🧵 View Thread
🧵 Thread (28 tweets)

groups are tricky because we lack shared context, everyone comes from a different place, grew up with different norms and cultural expectations but one thing nearly everyone has in common: you were probably raised in a household with 1 or 2 adults and a few kids

no matter how enlightened or progressive your family, there's inevitably an enormous power difference between adults and children this is the conditioning that basically everyone shows up with when they enter any collaboration

a group will often flow effortlessly well when there's 1 or 2 people holding an extra degree of responsibility (ie playing something like a mum/dad role). their authority can be very subtle and barely felt but subconsciously it provides a huge stabilising force in the group

it's certainly possible to create a thriving group without relying on this hierarchical pattern, I've worked with 100s of them. but they require their members to transcend some of their earliest conditioning around power, authority, agency & conflict. which is a very big ask.

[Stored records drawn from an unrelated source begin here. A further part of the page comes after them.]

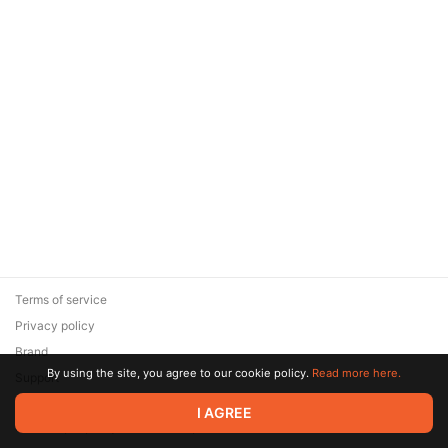
Terms of service
Privacy policy
Brand
By using the site, you agree to our cookie policy.
Read more here.
Support
© 2026 Zaya Solutions Limited. All rights reserved. All trademarks
I AGREE
are the property of their respective owners.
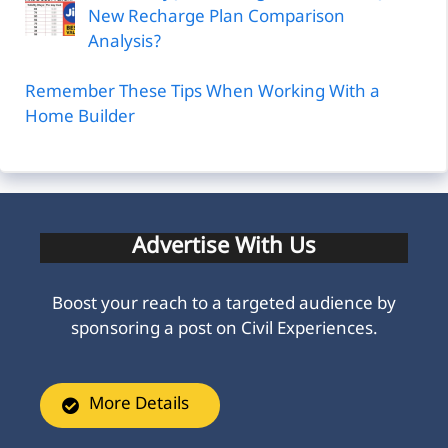
New Recharge Plan Comparison
Analysis?
Remember These Tips When Working With a
Home Builder
Advertise With Us
Boost your reach to a targeted audience by
sponsoring a post on Civil Experiences.
More Details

the most painful groups I've had to deal with claim to have no hierarchy or centralised authority, while everyone pretends to not be engaged in a subterranean power struggle between multiple people with competing claims to being the ultimate authority

the most satisfying groups have an abundance of adults fluidly negotiating who will lead in any given moment & domain but that requires a level of maturity in group members, maybe even a rite of passage to comprehensively leave their childhood roles behind

when I take any kind of leadership role in a group, a significant fraction of the members inevitably project their daddy issues onto me, even people well into their 30s & 40s subconsciously demand I play a role in their story of the authoritian dad or the neglectful dad

@RichDecibels Yeah I’ve been thinking of the distinction between non-hierarchical relationships/groups and •anti-hierarchical• relationships/groups. Non-hierarchical being that which welcomes hierarchy that is appropriate and dynamic over time while being critical of assumed hierarchies 1/

@puheenix honest appraisal of what groups seem to be effective eg recently I had an annoying group experience because there were multiple competing implicit hierarchies, and lots of good experiences where there is a gentle, clear & unchallenged hierarchical centre

@AskYatharth this thread kinda hints at it: non hierarchical organisations require everyone to step up to a level of maturity, they can be an extremely fruitful developmental context for "becoming a grown up" also networked information flows frequently far superior to centralised

@RichDecibels hmmm. my most recent and dominant experiences in my life right now of hierarchy are my startup and burning man camp both of which were just people emergently taking on roles where the roles felt very much justified and based on functional action and it felt fluid and fair

@RichDecibels but i can remember a time at a workplace where i resented the person at the top of the hierarchy, because they didn't feel attuned to me, or the group, and their was just mismatch, and politicking, and random sorts of stuff

@RichDecibels re: asking people to grow up: oh god, i finally understand what my south dakota crew was trying to get me to understand. thanks. ppl weren't stepping up that way, they kind of wanted to orient towards the "leaders" who were reluctant about this and wanted more of the broad agency

@RichDecibels the startup and burning man camp started with everyone having lots of broad agency and falling naturally into little context and coordination chains and occupying hierarchical roles. hm. little lessons in this

@AskYatharth frequently accompanied by coercion / domination / might makes right and frequently fails to deliver coordination due to the principal agent problem (ppl at different points in the system have different incentives & information)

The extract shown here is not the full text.